> _DATA SECTION_
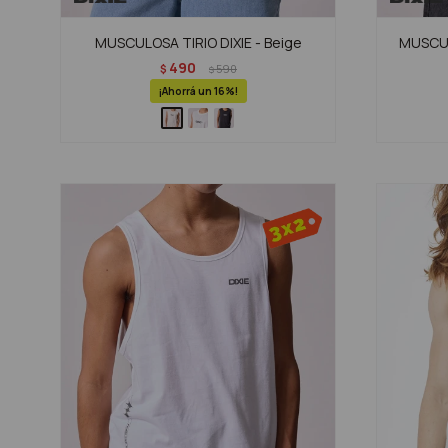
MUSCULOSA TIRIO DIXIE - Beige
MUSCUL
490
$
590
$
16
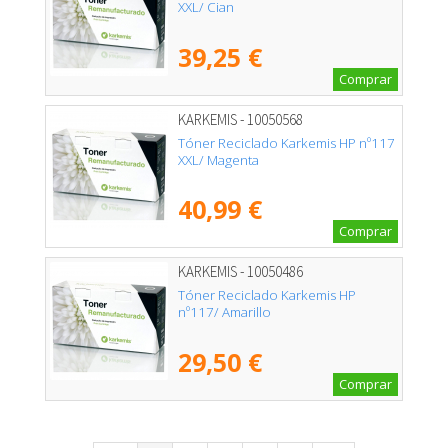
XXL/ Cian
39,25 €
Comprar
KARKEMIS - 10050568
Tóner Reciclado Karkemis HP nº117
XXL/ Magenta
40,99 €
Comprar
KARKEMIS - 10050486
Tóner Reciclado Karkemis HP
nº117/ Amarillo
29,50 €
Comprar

* * *

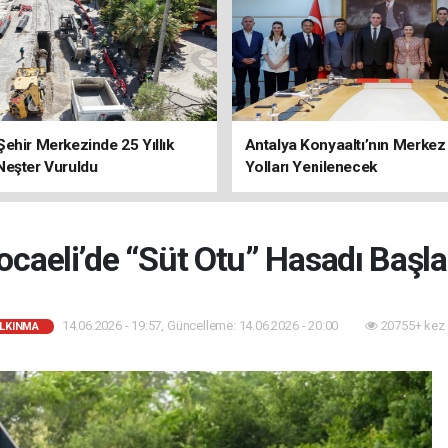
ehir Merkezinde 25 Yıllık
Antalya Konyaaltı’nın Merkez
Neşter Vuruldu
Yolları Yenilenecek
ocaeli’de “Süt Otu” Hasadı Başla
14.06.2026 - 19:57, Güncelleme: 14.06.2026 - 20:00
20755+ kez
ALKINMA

---

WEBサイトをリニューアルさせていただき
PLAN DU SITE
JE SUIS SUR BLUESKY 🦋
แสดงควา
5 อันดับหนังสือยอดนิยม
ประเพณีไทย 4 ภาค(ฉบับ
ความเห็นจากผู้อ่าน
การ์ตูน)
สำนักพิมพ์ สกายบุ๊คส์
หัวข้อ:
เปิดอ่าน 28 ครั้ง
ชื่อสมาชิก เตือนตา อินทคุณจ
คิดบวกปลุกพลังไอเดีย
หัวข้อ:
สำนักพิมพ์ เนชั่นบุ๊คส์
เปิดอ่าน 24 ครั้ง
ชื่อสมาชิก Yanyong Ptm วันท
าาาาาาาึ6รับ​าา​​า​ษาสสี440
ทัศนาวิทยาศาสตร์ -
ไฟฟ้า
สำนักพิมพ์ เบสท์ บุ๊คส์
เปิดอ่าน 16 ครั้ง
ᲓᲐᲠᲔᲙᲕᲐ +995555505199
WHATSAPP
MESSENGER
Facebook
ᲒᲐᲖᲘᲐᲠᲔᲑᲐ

> _EXERCISE_
Check each line above for "Tóner" and return the ones that have it.

> _RESPONSE BOX_
Tóner Reciclado Karkemis HP nº117
Tóner Reciclado Karkemis HP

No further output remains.